Every pay check that you get usually comes with a paystub. Basically, this is a piece of paper which states the amount of money that you have earned for a certain time and also, the amount that’s deducted for insurance and taxes. It is pretty normal to see the paystub to come in codes for both deductions and earnings. For some people, it may be a challenge to understand the deductions on paystub. It is essential for you to know what amount is withheld and why.
In this article, we will be covering some of the usual deductions present in paystubs to assist you know what they exactly mean. I encourage that you read the next paragraphs if you would like to learn more about this subject.
Number 1. Med Tax – you might be wondering why you are not getting the expected amount when you were given a job offer. Well, FICA or Federal Insurance Contribution Act has share in your pay. Basically, this is a form of federal payroll that automatically deducts from your salary to contribute to the Medicare program. These deductions are designed to run the program for people who are aged 65 years old and above.

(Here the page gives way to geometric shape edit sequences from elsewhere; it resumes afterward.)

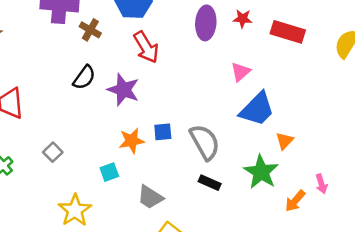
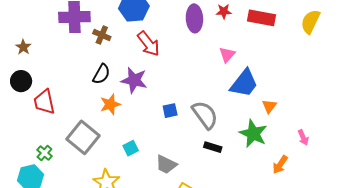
orange star: (132, 141) -> (110, 104), moved
gray square: (53, 152) -> (83, 137), size x2.0
orange arrow: (295, 201) -> (280, 165), moved

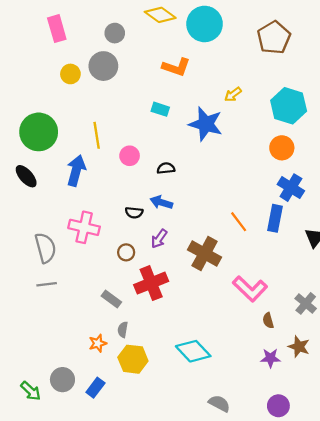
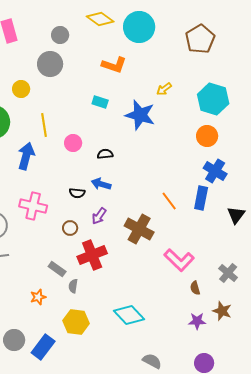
yellow circle: (70, 74) -> (21, 89), moved
gray semicircle: (123, 330) -> (73, 286), moved
orange star: (98, 343) -> (38, 297), moved
blue rectangle: (95, 388) -> (43, 347), size x1.4

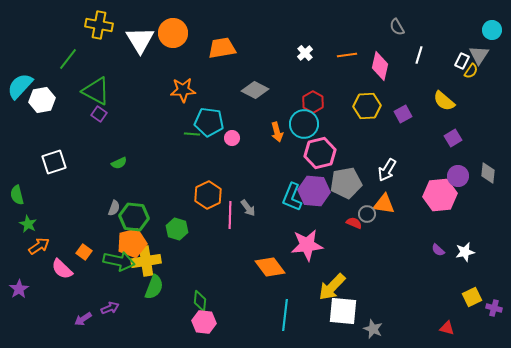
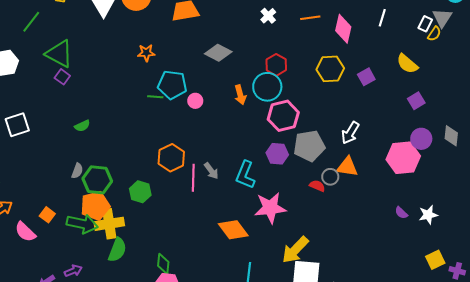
orange star: (183, 90) -> (146, 53), size x0.7
purple hexagon: (314, 191) -> (277, 154), size x0.7
cyan L-shape: (292, 197) -> (245, 175), moved

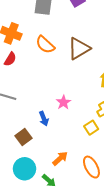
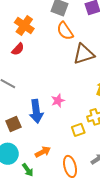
orange semicircle: (45, 45) -> (65, 31), moved
blue arrow: (44, 119) -> (36, 111), size x1.6

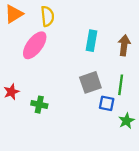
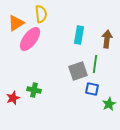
orange triangle: (14, 14) -> (16, 23), moved
green line: (121, 85) -> (95, 64), moved
red star: (11, 92) -> (13, 98), moved

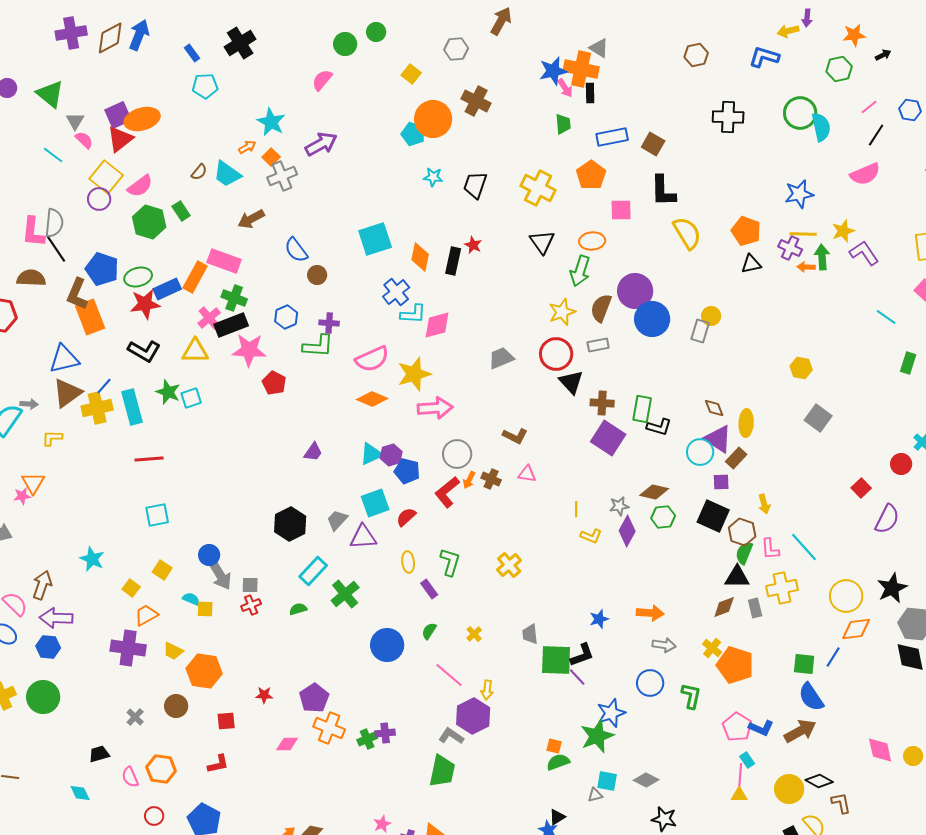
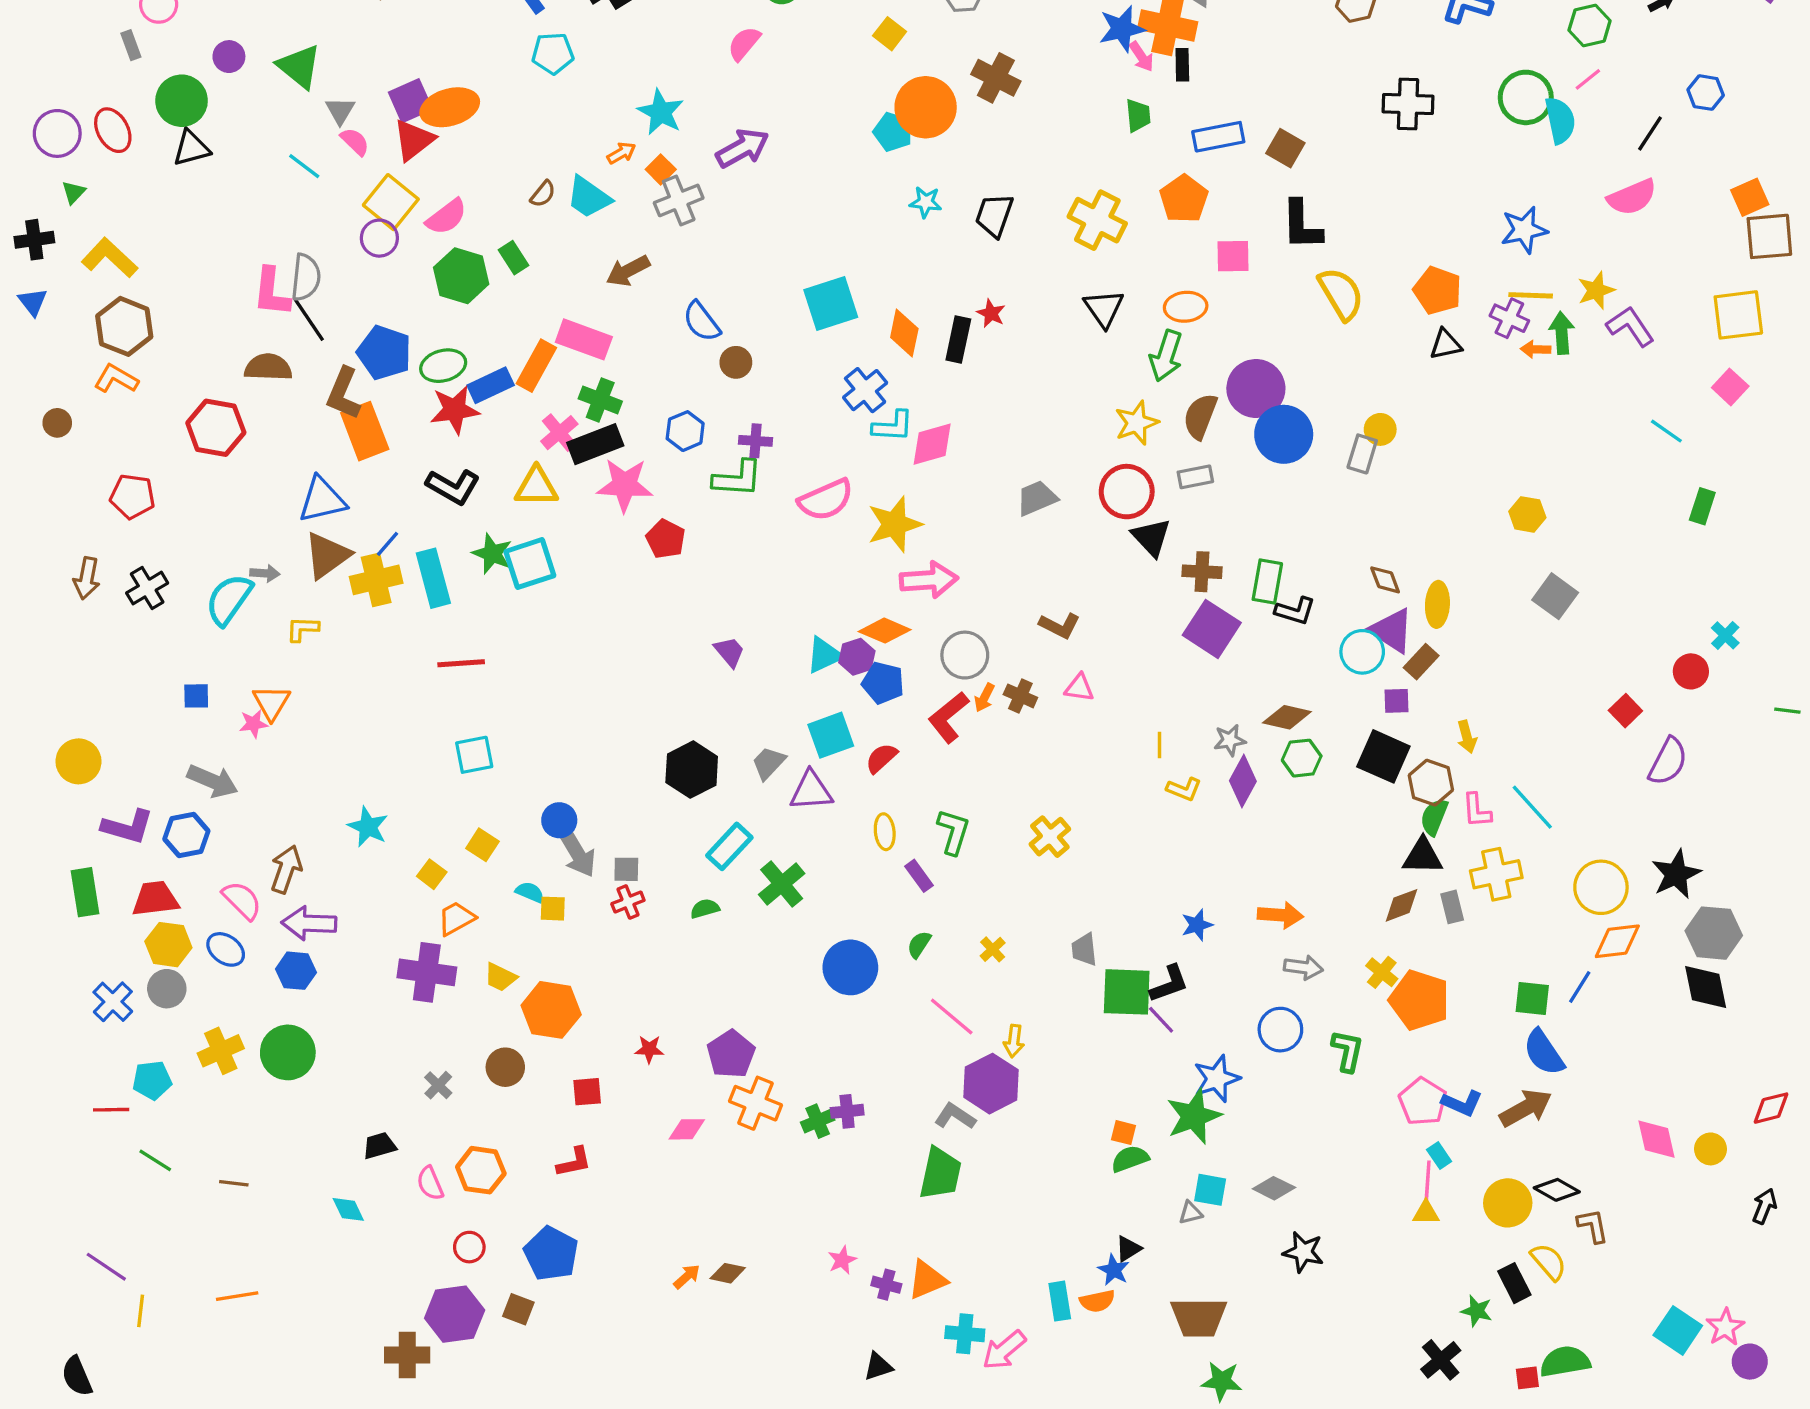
pink line: (869, 107) -> (1588, 79), moved
cyan square: (191, 398) -> (530, 564), size x1.5
orange diamond: (372, 399) -> (885, 631), moved
purple trapezoid: (313, 452) -> (729, 652), turned -75

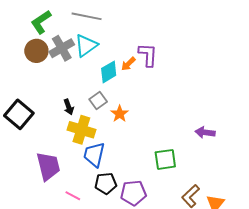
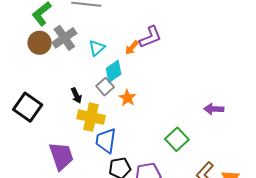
cyan triangle: (86, 45) -> (97, 48), moved, size x0.7
purple L-shape: (148, 55) -> (150, 37), turned 70
cyan diamond: (109, 72) -> (114, 71), moved
green square: (165, 159) -> (177, 139), turned -30

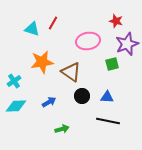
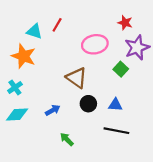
orange star: (42, 62) -> (24, 56), moved, turned 30
green square: (112, 64) -> (121, 69), turned -32
green arrow: (62, 129) -> (67, 139), turned -120

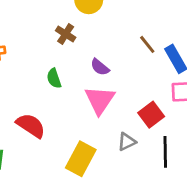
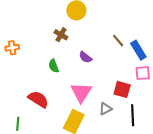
pink triangle: (100, 100) -> (81, 92), moved
red square: (151, 115) -> (122, 89), turned -36

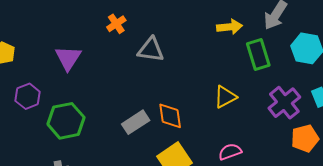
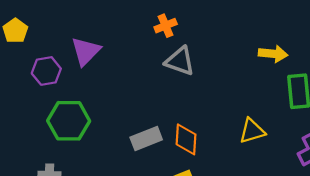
orange cross: (116, 24) -> (166, 26), moved
purple hexagon: (28, 96) -> (46, 71), moved

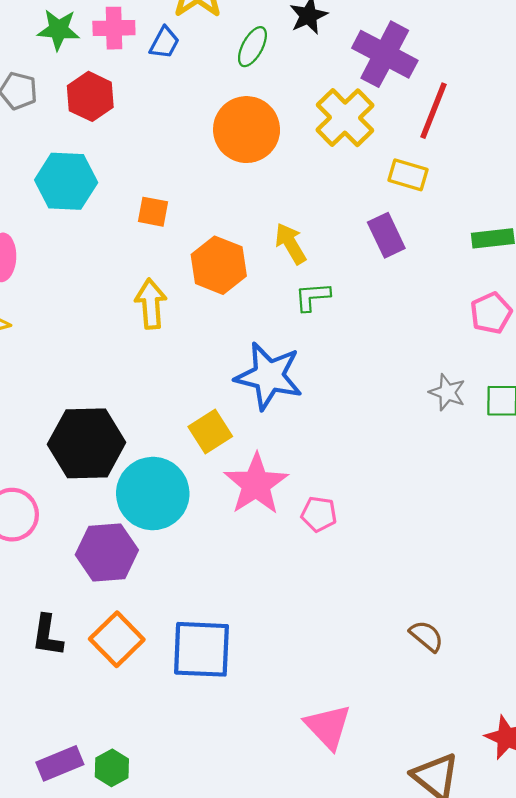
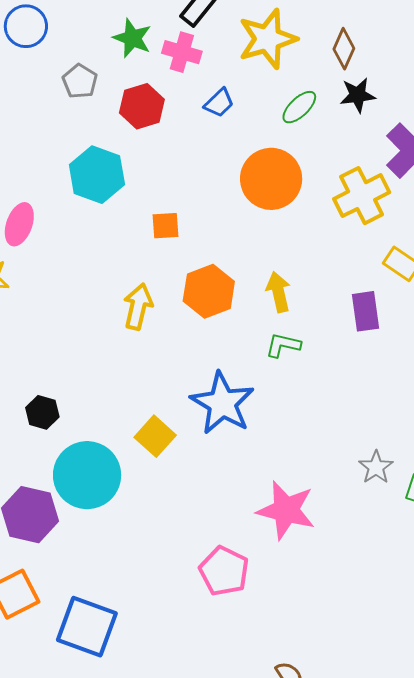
blue trapezoid: (164, 43) -> (219, 103), moved
orange square: (153, 212) -> (166, 226), turned -32
yellow square: (210, 432) -> (155, 436), turned -33
black hexagon: (87, 443) -> (42, 412), size x0.5
pink star: (256, 484) -> (286, 510), moved, turned 30
pink pentagon: (319, 514) -> (224, 571), moved, size x1.5

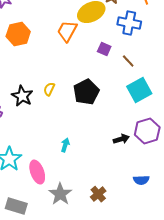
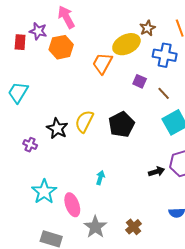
orange hexagon: (18, 34) -> (61, 47), moved
yellow semicircle: (49, 89) -> (84, 121), size x1.6

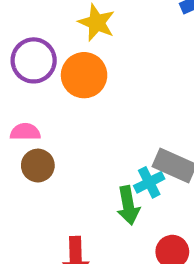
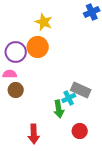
purple circle: (34, 60) -> (16, 52), moved

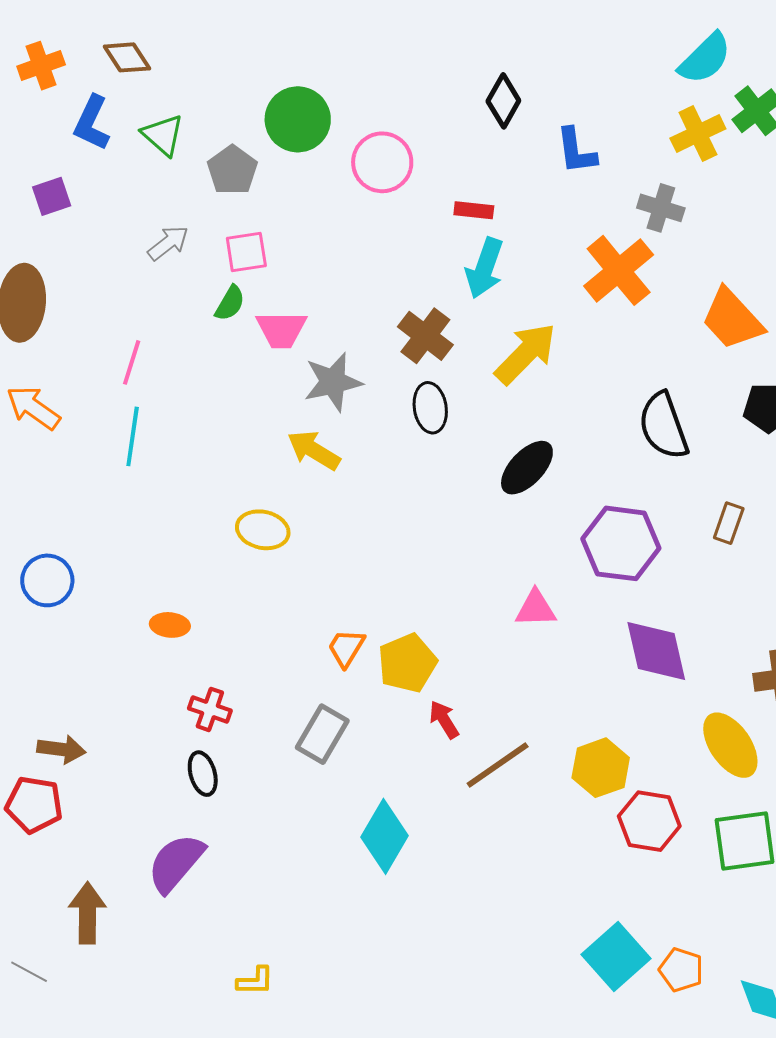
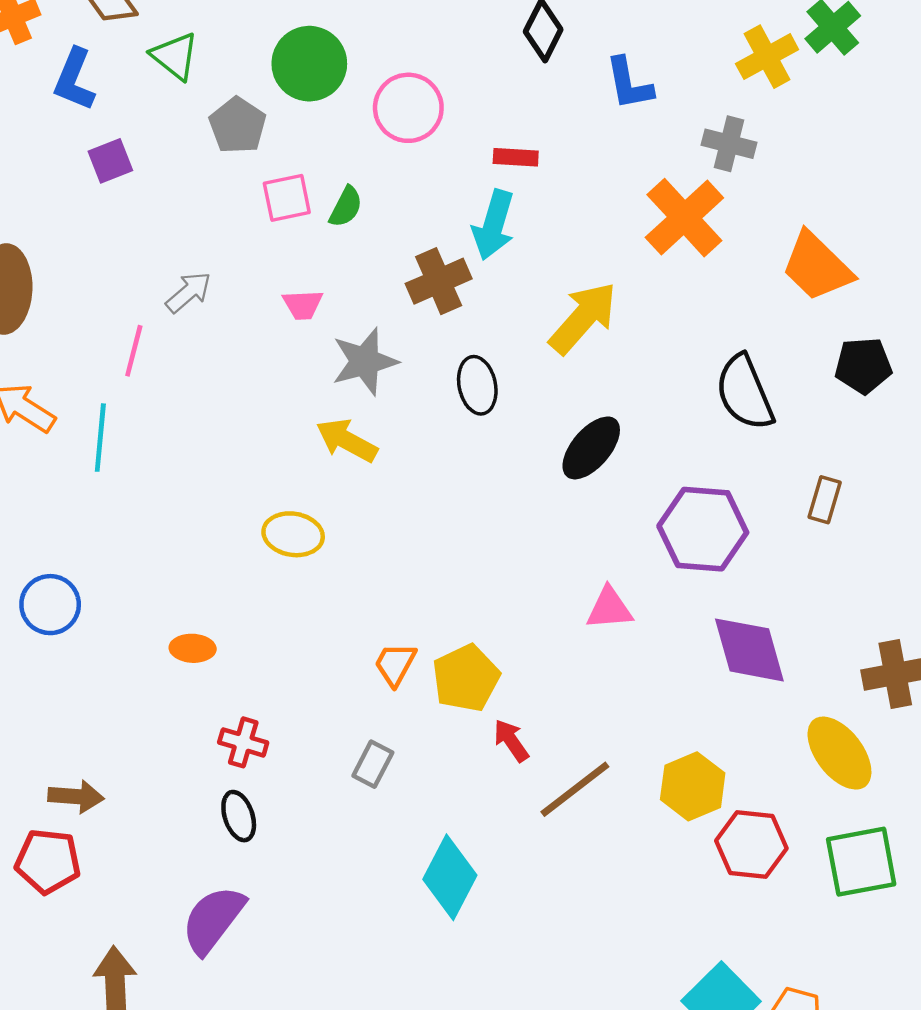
green triangle: (163, 135) -> (175, 56), moved
purple square: (52, 196) -> (110, 161), moved
gray arrow: (168, 243) -> (189, 292), moved
pink square: (246, 252) -> (287, 198), moved
cyan arrow: (485, 268) -> (494, 225), moved
green semicircle: (230, 303) -> (346, 207), moved
pink trapezoid: (281, 330) -> (303, 305), size x0.7
brown cross: (425, 336) -> (439, 281), moved, turned 32
cyan line: (133, 436) -> (100, 438), moved
gray rectangle: (322, 734) -> (373, 764), size x0.7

Number 2. SS Tax – so long as you are employed, you will be obligated to make contributions to Social Security program. This type of program provides support to all eligible beneficiaries particularly to those who are running candidate for retirement and disabled. Unless you are not any of the two, you will be able to claim your SS benefits as soon as you reach retirement age.
Number 3. State Tax – you will notice that there’s a column in your paystub saying state taxable wages. If there’s a specified amount you found in this column, then it only means that your state is allowing state taxes. It will be left blank however if your state isn’t allowing state income tax. Few of the states that levy income tax are Alaska, Florida, Washington, Nevada and Texas.
Number 4. Federal Tax – the federal government takes its fair share of deductions too on top of your Social Security and Medicare paystub deductions. But depending on your tax rate and allowances, the amount is going to be variable. Aside from that, it will depend on your retirement contributions and your pre-tax expenses on health insurance as well as other benefits.
Number 5. State Disability Insurance (SDI) – this deduction is very common among workers in the state of California. In case that you are covered by SDI, then you’ll have the privilege to have coverage from Disability Insurance and Paid Family Leave.